In Miguel Helft's recent NY Times article, "Google's Chrome OS: Reaching for the Cloud," he discusses the industry's shift towards cloud computing--citing Google's most recent announcement that it is creating a web-based, PC operating system, that will work off the cloud.
However, as more and more applications migrate to the Web, imagine how much more of a users' state the browsers will have to hold. Currently, we cannot effectively use the Web and its applications without an extensive database of bookmarks, saved passwords, browsing history, cookies, field autocompletes, plugins, extensions, etc. What good is a browser in an Internet café without all of this personal state? What good are five different browser-equipped devices that I own if each one has its own version of my personal state and all of them are out of sync?
What we really need is not a bunch of devices with browsers, but rather low-cost, easy-to-use stateless devices of all shapes, all of which can connect to cloud-based browsers. A browser belongs to a person, not to a device, and therefore its place is in the cloud -- not on a personal gadget.
With SIMtone, cloud services such as virtual desktops, DaaS/SaaS, PC remote access or Web services are simple and very inexpensive to host and manage, and become usable without a computer, on-demand and on-the-fly, simply and safely, by everyone, everywhere.

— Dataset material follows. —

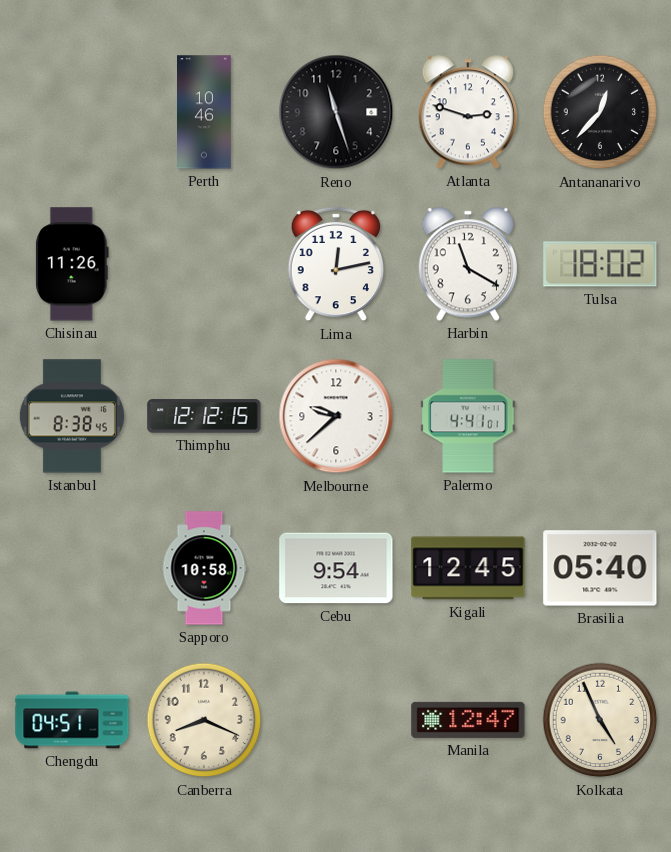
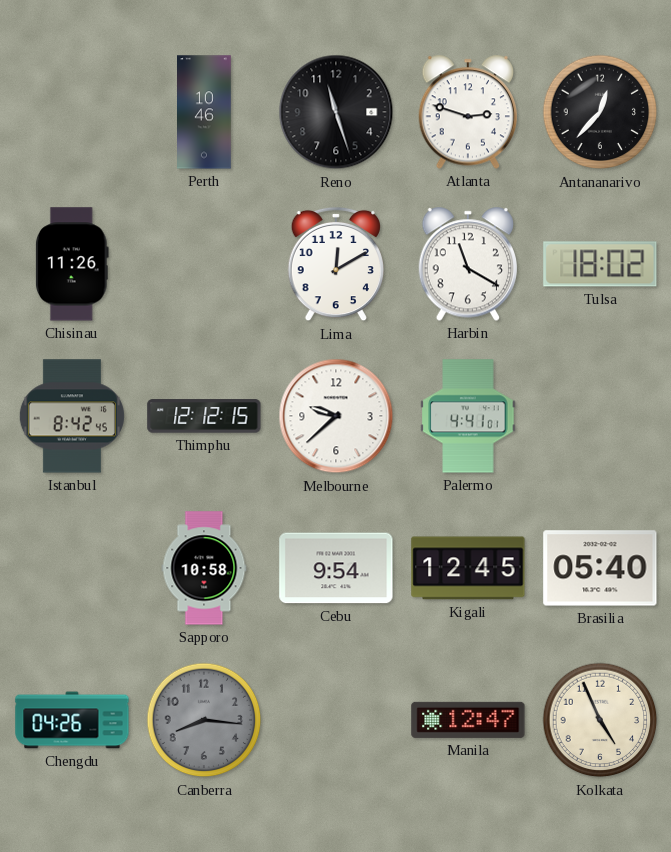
Lima: 12:13 -> 12:10
Istanbul: 8:38 -> 8:42
Chengdu: 04:51 -> 04:26
Canberra: 8:19 -> 8:16
Canberra dial: cream -> grey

As Helft also notes, "Whether Chrome OS succeeds may not matter. Much of the computer world is inexorably moving toward 'cloud computing,' in a shift that could greatly simplify the way we access and process digital information."
While the SIMtone vision differs a bit, we do believe that cloud computing is about expanding the accessibility for users--simply--to all digital information, media and applications.